What Joshua Harris Denouncing His Faith, Getting Divorced, and Refuting His Book Should Teach Us

Joshua Harris announced this week that he and his wife of 22 years are getting a divorce. 

He’s the author of I Kissed Dating Goodbye, former pastor of megachurch Covenant Life Church in Gaithersburg, and creator of the documentary I Survived I Kissed Dating Goodbye

Days after he and his wife posted on Instagram about their decision, Joshua said:

“The information that was left out of our announcement is that I have undergone a massive shift in regard to my faith in Jesus. 

The popular phrase for this is “deconstruction”, the biblical phrase is “falling away”. By all of the measurements that I have for defining a Christian, I am not a Christian. 

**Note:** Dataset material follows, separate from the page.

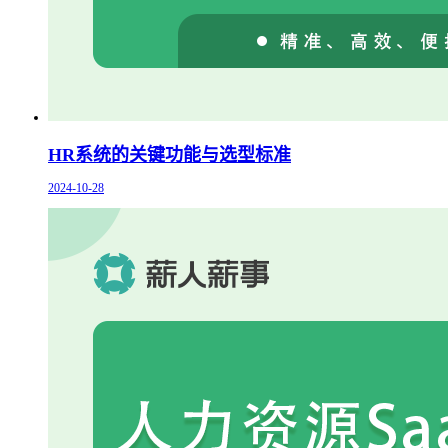
HR系统的关键功能与选型标准
2024-10-28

Many people tell me that there is a different way to practice faith and I want to remain open to this, but I’m not there now”. 

What does this teach us? We can’t make other Christians our Bible. We can’t make Christian leaders and Pastors our Jesus. 

Joshua Harris wrote a book that kicked off what was called the purity culture. 

Many churches and parents got behind the book and had their teenagers read it. 

I read it. 

It changed the course of my life in a positive way. 

I lead purity retreats for years. 

But, for many, they didn’t have a positive experience. In fact, they had a truly damaging experience that they say led to terrible marriages, painful sex, or a life of singleness.

Why was it positive for some and damaging for others? 

Many parts of his book parrot the view of church teachings and the culture. 

Virginity = Purity

God calls us to a life of purity, and that doesn’t end when you get married.

Teaching that virginity is the same as purity leads to all sorts of crisis even if you wait till your wedding day for sex.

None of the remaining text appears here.